Greta J Frankham 1 , Kyle Ewart 1 , Ross McEwing 2 , Rebecca Johnson 1
  1. Australian Museum Research Institute, Sydney, New South Wales, Australia
  2. TRACE Wildlife Forensics Network, Edinburgh, Scotland , United Kingdom

Wildlife crime is a trans-national business worth upwards of USD 23 billion dollars a year. The primary demand for many of these wildlife products comes from Asian countries such as Vietnam and China for use in traditional medicines or as trophies seen as symbols of status and wealth. Appropriate action by law enforcement and successful prosecution is often hindered in these countries by the lack of appropriate forensic infrastructure, preventing comprehensive intelligence collection. While the magnitude of trade in Australia is relatively lower than some of its neighbouring Asian countries. Australia does have established and accredited wildlife forensics facilities and the resources to provide both efficient forensic case work, as well as research, development and validation of new testing schemes.
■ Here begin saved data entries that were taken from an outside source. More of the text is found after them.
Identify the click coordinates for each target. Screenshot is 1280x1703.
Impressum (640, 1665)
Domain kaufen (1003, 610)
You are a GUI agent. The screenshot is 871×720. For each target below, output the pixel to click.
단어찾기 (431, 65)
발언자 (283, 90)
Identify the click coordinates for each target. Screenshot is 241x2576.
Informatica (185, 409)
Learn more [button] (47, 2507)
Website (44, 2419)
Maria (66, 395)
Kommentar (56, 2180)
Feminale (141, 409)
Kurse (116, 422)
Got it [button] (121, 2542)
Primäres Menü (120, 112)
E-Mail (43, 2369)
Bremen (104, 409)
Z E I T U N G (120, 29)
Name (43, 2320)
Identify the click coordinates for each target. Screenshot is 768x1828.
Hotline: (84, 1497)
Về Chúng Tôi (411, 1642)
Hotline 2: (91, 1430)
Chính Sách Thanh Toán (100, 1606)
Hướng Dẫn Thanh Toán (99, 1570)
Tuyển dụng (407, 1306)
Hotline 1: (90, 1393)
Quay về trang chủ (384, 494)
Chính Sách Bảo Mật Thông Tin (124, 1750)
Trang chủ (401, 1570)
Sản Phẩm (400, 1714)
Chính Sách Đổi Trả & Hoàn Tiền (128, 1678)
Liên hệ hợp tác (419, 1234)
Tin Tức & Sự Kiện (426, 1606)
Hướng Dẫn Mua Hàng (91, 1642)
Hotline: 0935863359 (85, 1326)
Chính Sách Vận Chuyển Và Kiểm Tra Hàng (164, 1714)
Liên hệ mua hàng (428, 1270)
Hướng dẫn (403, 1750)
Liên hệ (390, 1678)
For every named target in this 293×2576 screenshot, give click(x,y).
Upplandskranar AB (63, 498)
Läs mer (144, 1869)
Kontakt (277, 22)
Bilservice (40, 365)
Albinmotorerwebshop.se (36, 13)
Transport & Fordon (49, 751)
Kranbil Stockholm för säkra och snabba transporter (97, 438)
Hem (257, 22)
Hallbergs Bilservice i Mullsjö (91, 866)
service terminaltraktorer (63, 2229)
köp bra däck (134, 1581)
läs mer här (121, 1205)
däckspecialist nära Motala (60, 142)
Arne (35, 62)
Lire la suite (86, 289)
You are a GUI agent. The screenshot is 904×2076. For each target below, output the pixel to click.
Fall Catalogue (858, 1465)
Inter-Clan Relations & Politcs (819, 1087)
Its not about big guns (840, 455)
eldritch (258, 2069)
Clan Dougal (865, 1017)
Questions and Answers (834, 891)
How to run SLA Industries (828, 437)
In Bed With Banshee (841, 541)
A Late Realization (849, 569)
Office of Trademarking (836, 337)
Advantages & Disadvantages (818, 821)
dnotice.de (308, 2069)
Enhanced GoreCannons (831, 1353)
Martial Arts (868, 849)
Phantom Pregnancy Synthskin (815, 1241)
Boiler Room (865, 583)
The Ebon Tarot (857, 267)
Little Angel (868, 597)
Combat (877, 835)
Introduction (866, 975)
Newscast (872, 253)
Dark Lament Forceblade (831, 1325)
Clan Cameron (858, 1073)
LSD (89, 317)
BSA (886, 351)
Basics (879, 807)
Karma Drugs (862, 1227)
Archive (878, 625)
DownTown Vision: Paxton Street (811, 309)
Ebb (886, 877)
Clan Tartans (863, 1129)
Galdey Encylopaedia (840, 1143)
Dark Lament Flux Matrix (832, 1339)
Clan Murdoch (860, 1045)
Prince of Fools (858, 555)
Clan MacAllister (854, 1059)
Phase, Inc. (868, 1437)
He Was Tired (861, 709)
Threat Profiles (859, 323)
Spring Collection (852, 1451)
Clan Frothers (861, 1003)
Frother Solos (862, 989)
Given the common nature of many of the trade items that wildlife forensic labs across the globe are asked to identify (i.e. rhino horn, elephant ivory etc), laboratories like ours, The Australian Centre for Wildlife Genomics (ACWG) at the Australian Museum Research Institute, Sydney Australia, are well positioned to provide capacity building and training opportunities throughout the region. This talk will outline joint projects by the ACWG, civil society organisations such as TRACE Wildlife Forensics Network and TRAFFIC and participating European and Asian wildlife forensic laboratories to develop and implement improved and standardised testing across the globe, using the illegal rhino horn trade and the development of appropriate forensic tools as a case study.